> [Supplied records]
━━━

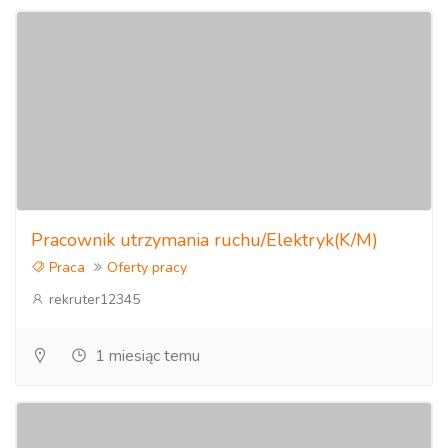
Pracownik utrzymania ruchu/Elektryk(K/M)
Praca
Oferty pracy
rekruter12345
1 miesiąc temu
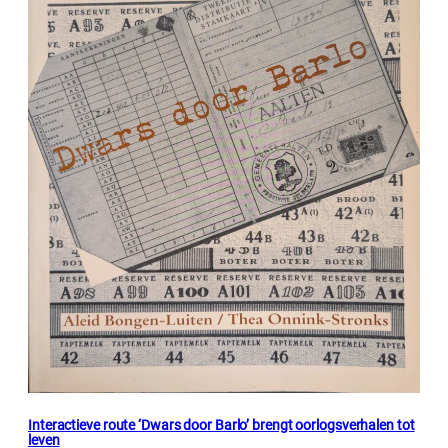
Interactieve route ‘Dwars door Barlo’ brengt oorlogsverhalen tot
leven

━━━

> [What you will do] Find where "Interactieve route ‘Dwars" occurs in the data, and please write out that line through the last line exactly, with nothing else.

> [Reply]
Interactieve route ‘Dwars door Barlo’ brengt oorlogsverhalen tot
leven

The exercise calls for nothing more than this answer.